Single Claims – those made by a sole employee/worker, relating to alleged breaches of employment rights
In October to December 2017, single employment claims that were accepted by the ET (receipts) were up by 90%.
Disposals of single claims (a closure of a case when work has ceased to be done, through the claim being withdrawn, settled, dismissed or being decided at a hearing) increased by 21%.
The backlog of single claims also increased by 66%.
Single claim receipts for the period 2014/15 were around 4200 claims per quarter. However, since quarter 2 2017/18, there were increases in receipts to 8,173 single claims.
The report suggests that the increase in single claims is most likely due to the abolition of ET Fees on 26 July 2017.
Multiple Claims – those where two or more people bring proceedings arising out of the same facts, usually against a common employer
There were 31,921 multiple claims received this quarter which is an increase of 467% on the same period last year.
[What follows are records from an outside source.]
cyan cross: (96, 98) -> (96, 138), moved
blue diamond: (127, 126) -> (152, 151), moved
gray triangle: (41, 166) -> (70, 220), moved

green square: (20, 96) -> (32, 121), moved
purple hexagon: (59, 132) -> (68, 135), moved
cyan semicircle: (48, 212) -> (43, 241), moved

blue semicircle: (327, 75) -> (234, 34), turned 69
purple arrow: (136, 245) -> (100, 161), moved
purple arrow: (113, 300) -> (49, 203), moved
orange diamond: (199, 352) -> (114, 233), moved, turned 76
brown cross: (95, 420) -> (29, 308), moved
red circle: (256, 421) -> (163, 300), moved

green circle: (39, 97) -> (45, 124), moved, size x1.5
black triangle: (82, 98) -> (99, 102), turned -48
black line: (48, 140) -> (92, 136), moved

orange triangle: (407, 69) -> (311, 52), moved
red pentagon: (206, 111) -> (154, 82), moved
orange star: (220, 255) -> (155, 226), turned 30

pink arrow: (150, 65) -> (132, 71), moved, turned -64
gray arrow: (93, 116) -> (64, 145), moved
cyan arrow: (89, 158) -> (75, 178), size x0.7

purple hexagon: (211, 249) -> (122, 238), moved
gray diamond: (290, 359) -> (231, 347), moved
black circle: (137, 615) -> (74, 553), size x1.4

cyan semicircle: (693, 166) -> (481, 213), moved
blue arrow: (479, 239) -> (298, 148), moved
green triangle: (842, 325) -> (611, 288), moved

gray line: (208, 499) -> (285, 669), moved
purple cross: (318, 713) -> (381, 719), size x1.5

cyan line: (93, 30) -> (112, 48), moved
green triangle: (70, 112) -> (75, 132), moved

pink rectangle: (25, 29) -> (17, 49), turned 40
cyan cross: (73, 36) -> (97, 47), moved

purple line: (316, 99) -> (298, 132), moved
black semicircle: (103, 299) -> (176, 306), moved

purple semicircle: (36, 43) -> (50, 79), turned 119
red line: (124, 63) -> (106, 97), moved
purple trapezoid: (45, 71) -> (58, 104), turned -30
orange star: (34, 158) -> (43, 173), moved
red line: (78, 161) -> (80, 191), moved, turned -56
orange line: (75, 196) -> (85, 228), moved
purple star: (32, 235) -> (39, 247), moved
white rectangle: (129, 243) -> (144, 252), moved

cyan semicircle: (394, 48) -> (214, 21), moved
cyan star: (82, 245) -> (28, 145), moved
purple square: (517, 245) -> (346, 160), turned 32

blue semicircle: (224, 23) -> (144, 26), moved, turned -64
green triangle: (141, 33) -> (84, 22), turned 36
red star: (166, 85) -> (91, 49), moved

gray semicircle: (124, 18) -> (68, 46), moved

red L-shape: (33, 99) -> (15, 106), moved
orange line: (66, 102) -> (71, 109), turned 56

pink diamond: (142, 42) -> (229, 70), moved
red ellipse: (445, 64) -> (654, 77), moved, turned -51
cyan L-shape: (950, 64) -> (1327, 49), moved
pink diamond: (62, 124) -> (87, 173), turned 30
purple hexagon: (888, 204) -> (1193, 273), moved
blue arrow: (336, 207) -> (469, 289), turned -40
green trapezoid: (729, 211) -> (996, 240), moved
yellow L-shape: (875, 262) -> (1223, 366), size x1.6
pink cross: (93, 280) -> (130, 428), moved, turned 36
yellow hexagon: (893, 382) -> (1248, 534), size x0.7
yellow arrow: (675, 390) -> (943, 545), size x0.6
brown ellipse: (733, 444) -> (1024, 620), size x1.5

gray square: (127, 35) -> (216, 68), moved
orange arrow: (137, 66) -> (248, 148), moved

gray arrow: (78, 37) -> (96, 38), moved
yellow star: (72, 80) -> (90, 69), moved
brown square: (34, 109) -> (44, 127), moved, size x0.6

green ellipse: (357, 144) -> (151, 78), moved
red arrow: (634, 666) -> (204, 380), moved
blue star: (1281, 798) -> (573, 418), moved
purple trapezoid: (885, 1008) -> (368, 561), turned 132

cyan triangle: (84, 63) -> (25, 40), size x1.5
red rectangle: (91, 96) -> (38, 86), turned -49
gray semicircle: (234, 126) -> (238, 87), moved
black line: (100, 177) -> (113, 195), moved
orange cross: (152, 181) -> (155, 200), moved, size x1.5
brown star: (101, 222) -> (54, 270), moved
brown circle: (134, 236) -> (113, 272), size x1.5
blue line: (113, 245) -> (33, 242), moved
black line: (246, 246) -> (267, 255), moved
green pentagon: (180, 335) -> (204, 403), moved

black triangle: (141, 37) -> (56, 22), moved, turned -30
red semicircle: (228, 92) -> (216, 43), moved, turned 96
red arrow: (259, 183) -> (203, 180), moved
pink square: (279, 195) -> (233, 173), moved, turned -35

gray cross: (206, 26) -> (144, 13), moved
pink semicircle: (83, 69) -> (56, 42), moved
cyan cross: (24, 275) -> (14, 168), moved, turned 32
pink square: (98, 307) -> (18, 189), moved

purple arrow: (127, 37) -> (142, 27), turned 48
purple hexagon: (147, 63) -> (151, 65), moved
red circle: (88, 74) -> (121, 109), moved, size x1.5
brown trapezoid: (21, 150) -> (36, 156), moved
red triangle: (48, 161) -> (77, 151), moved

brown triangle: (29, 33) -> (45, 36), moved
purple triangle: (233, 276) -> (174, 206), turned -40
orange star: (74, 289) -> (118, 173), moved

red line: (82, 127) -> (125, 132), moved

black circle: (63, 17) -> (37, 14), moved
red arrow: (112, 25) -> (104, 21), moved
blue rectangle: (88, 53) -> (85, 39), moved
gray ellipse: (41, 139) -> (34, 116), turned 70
There was one large multiple claim recorded in this quarter against an airline company which contributed to approximately 30,000 of the new receipts. The multiple claims related to 548 multiple claim cases (an average of 58 claims per multiple case) this was up from 265 cases (average of 21 claims per case) in the same period one year ago.
The statistics provided by the MOJ (summarised above) suggest that there is a strong correlation between the abolition of employment tribunal fees and the increase in claims brought at the tribunals. Of course, many predicted that ET claims would suffer following the introduction of fees, and suffer they did, with a dramatic drop in new claims. However, the new MOJ statistics show that the abolition of fees following the Supreme Court judgment in R (Unison) v Lord Chancellor  UKSC 51 (see blog) has removed the barrier employees faced to access justice. One wonders how the EAT failed to see that the introduction of fees was so very wrong, when it was so plain to see for everyone else. It remains to be seen whether this trend will continue and it will be interesting to see what the figures will be at 12 months post abolition of fees.